CARACAS (Reuters) - Venezuelan President Nicolas Maduro said on Friday four people had been held following another rowdy anti-government protest, the latest in a spate of sporadic street demonstrations being fanned by hardline opposition parties.
That brought to nearly a dozen the number of reported detentions since two opposition leaders, Maria Corina Machado and Leopoldo Lopez, last week urged Venezuelans to take to the streets in an effort to force a change of government.
Seven people were arrested last weekend on charges of violence after scores of protesters converged on a hotel housing a Cuban baseball team on Margarita Island.
Opposition activists say Maduro is a stooge of the Cuban government.
Students in the western state of Tachira have been demonstrating this week and officials said one group of masked assailants attacked the residence of the pro-government governor, hurling objects and smashing security cameras.
“We have made four arrests ... there will be no mercy,” Maduro said, denouncing them as “fascists.”
The Venezuelan president, who narrowly won election last year to replace late socialist leader Hugo Chavez, said right-wing politicians were hoping to spark incidents to create outrage abroad.
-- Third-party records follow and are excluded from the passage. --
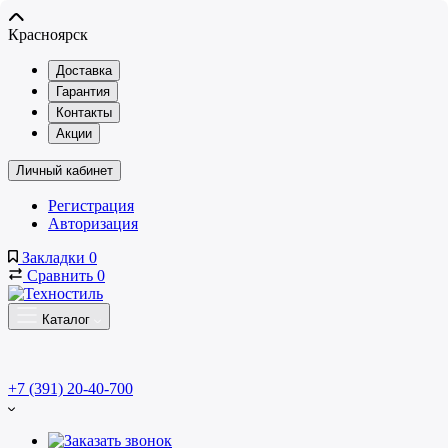
Красноярск
Доставка
Гарантия
Контакты
Акции
Личный кабинет
Регистрация
Авторизация
Закладки
0
Сравнить
0
Каталог
+7 (391) 20-40-700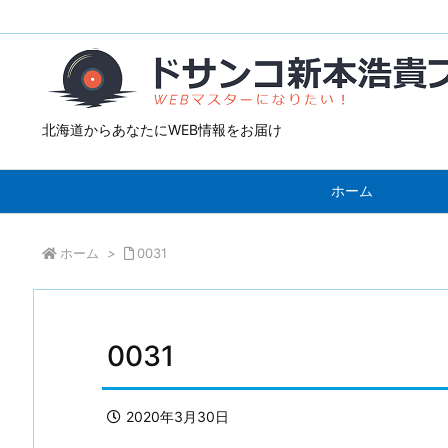
北海道からあなたにWEB情報をお届け
ホーム
ホーム
>
0031
0031
2020年3月30日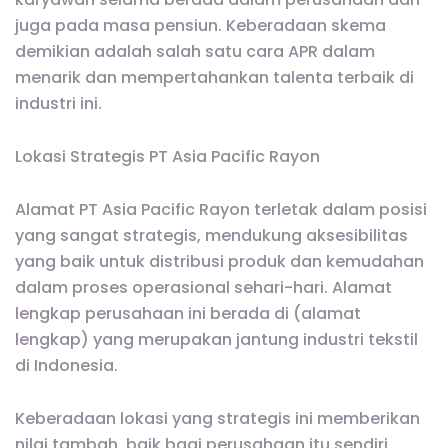
juga pada masa pensiun. Keberadaan skema
demikian adalah salah satu cara APR dalam
menarik dan mempertahankan talenta terbaik di
industri ini.
Lokasi Strategis PT Asia Pacific Rayon
Alamat PT Asia Pacific Rayon terletak dalam posisi
yang sangat strategis, mendukung aksesibilitas
yang baik untuk distribusi produk dan kemudahan
dalam proses operasional sehari-hari. Alamat
lengkap perusahaan ini berada di (alamat
lengkap) yang merupakan jantung industri tekstil
di Indonesia.
Keberadaan lokasi yang strategis ini memberikan
nilai tambah, baik bagi perusahaan itu sendiri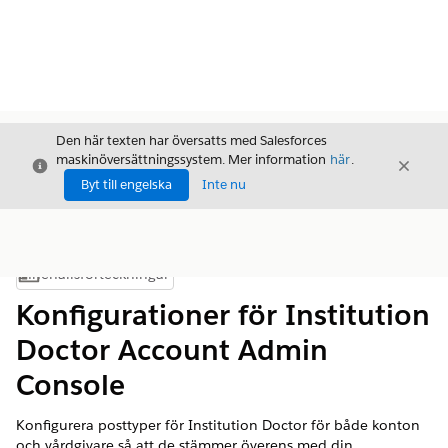
Den här texten har översatts med Salesforces
maskinöversättningssystem. Mer information
här
.
Stäng
Stäng
Stäng
Byt till engelska
Inte nu
Innehållsförteckningar
Visa innehållsförteckning
Konfigurationer för Institution
Doctor Account Admin
Console
Konfigurera posttyper för Institution Doctor för både konton
och vårdgivare så att de stämmer överens med din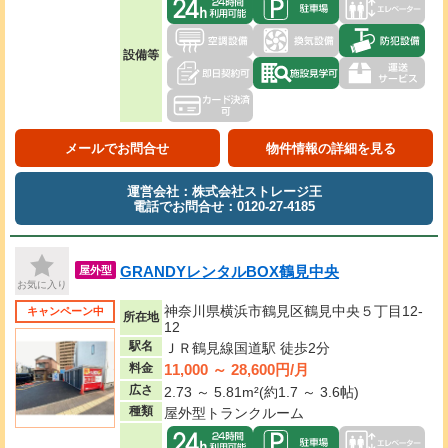
設備等
メールでお問合せ
物件情報の詳細を見る
運営会社：株式会社ストレージ王
電話でお問合せ：0120-27-4185
GRANDYレンタルBOX鶴見中央
屋外型
お気に入り
神奈川県横浜市鶴見区鶴見中央５丁目12-
キャンペーン中
所在地
12
駅名
ＪＲ鶴見線国道駅 徒歩2分
11,000 ～ 28,600円/月
料金
広さ
2.73 ～ 5.81m²(約1.7 ～ 3.6帖)
種類
屋外型トランクルーム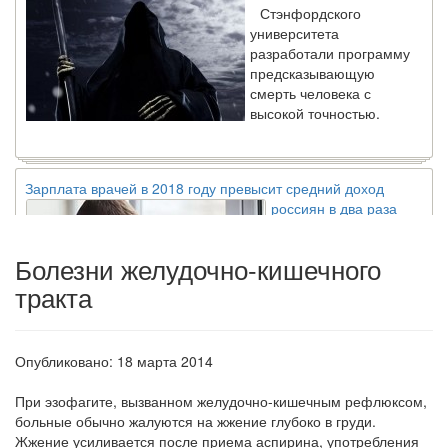
университета
разработали программу
предсказывающую
смерть человека с
высокой точностью.
Зарплата врачей в 2018 году превысит средний доход
россиян в два раза
Глава Минздрава РФ
Вероника Скворцова
опровергла
Болезни желудочно-кишечного
сообщение о падении
тракта
доходов медицинских
работников в
ближайшие годы. Она
заявила об этом на
Опубликовано: 18 марта 2014
встрече с журналистами ведущих...
При эзофагите,
вызванном желудочно-кишечным рефлюксом,
больные обычно жалуются на жжение глубоко в груди.
Местная анестезия развивает кардиотоксичность
Жжение усиливается пос­ле приема аспирина, употребления
Федеральная служба по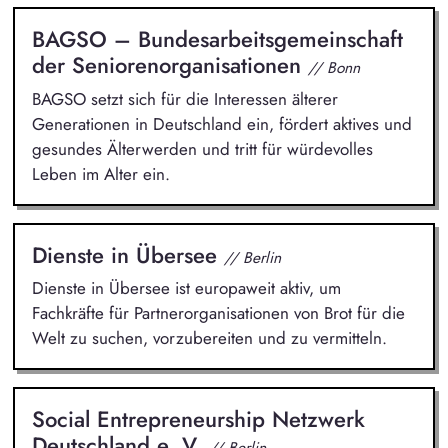
BAGSO – Bundesarbeitsgemeinschaft
der Seniorenorganisationen
// Bonn
BAGSO setzt sich für die Interessen älterer
Generationen in Deutschland ein, fördert aktives und
gesundes Älterwerden und tritt für würdevolles
Leben im Alter ein.
Dienste in Übersee
// Berlin
Dienste in Übersee ist europaweit aktiv, um
Fachkräfte für Partnerorganisationen von Brot für die
Welt zu suchen, vorzubereiten und zu vermitteln.
Social Entrepreneurship Netzwerk
Deutschland e. V.
// Berlin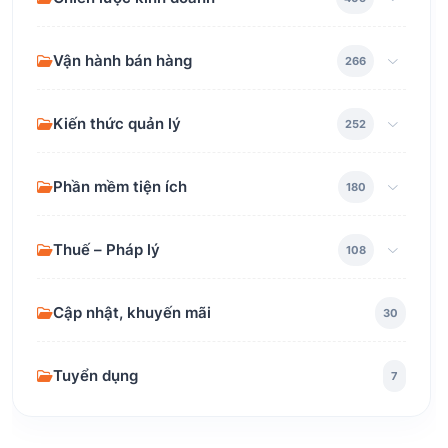
Vận hành bán hàng
266
Kiến thức quản lý
252
Phần mềm tiện ích
180
Thuế – Pháp lý
108
Cập nhật, khuyến mãi
30
Tuyển dụng
7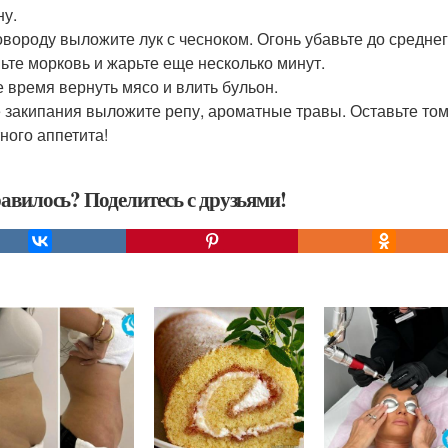
ну.
овороду выложите лук с чесноком. Огонь убавьте до средне
ьте морковь и жарьте еще несколько минут.
 время вернуть мясо и влить бульон.
 закипания выложите репу, ароматные травы. Оставьте том
ного аппетита!
авилось? Поделитесь с друзьями!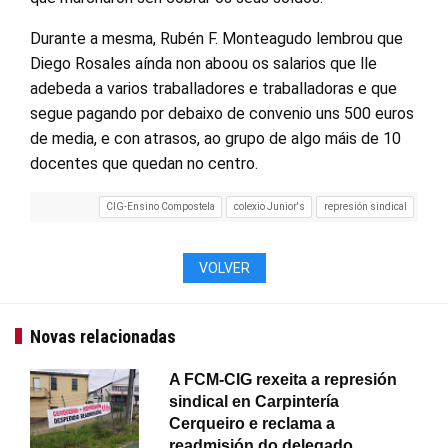
Durante a mesma, Rubén F. Monteagudo lembrou que
Diego Rosales aínda non aboou os salarios que lle
adebeda a varios traballadores e traballadoras e que
segue pagando por debaixo de convenio uns 500 euros
de media, e con atrasos, ao grupo de algo máis de 10
docentes que quedan no centro.
CIG-Ensino Compostela
colexio Junior's
represión sindical
VOLVER
Novas relacionadas
A FCM-CIG rexeita a represión
sindical en Carpintería
Cerqueiro e reclama a
readmisión do delegado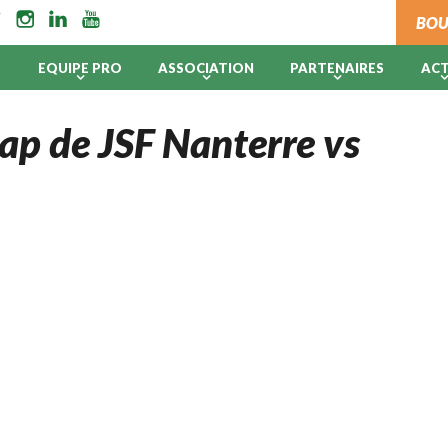
BOU
B
EQUIPE PRO
ASSOCIATION
PARTENAIRES
AC
ap de JSF Nanterre vs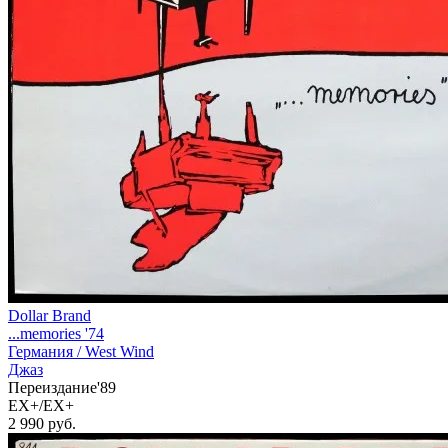
Dollar Brand
...memories '74
Германия /
West Wind
Джаз
Переиздание'89
EX+/EX+
2 990
руб.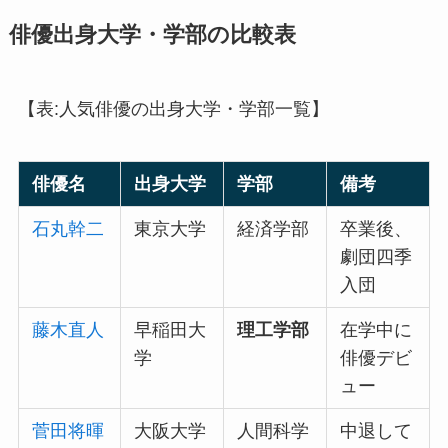
俳優出身大学・学部の比較表
【表:人気俳優の出身大学・学部一覧】
俳優名
出身大学
学部
備考
石丸幹二
東京大学
経済学部
卒業後、
劇団四季
入団
藤木直人
早稲田大
理工学部
在学中に
学
俳優デビ
ュー
菅田将暉
大阪大学
人間科学
中退して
“I have information they are looking for injuries and deaths. They want to project images to the world in order to disrupt our country,” he said.
Frustrated by the moderate line of two-time presidential runner-up Henrique Capriles and other prominent opposition figures, Machado and Lopez have urged Venezuelans to hit the streets to protest against economic hardships and other societal ills.
There have so far only been sporadic demonstrations, drawing relatively small numbers of protesters.
Organizers, however, insist they have been entirely peaceful.
“We can’t be spectators of this disaster we are living,” Lopez told reporters on Friday, in justifying his tactics.
“The quicker we develop a solid movement with irreverence and rebelliousness, the quicker we will democratically replace this corrupt and inept government. We cannot wait until 2019,” he added.
Maduro’s six-year presidential term ends in 2019, but opponents have a chance to oust him via a “recall referendum” in 2016 if they garner the nearly four million signatures required.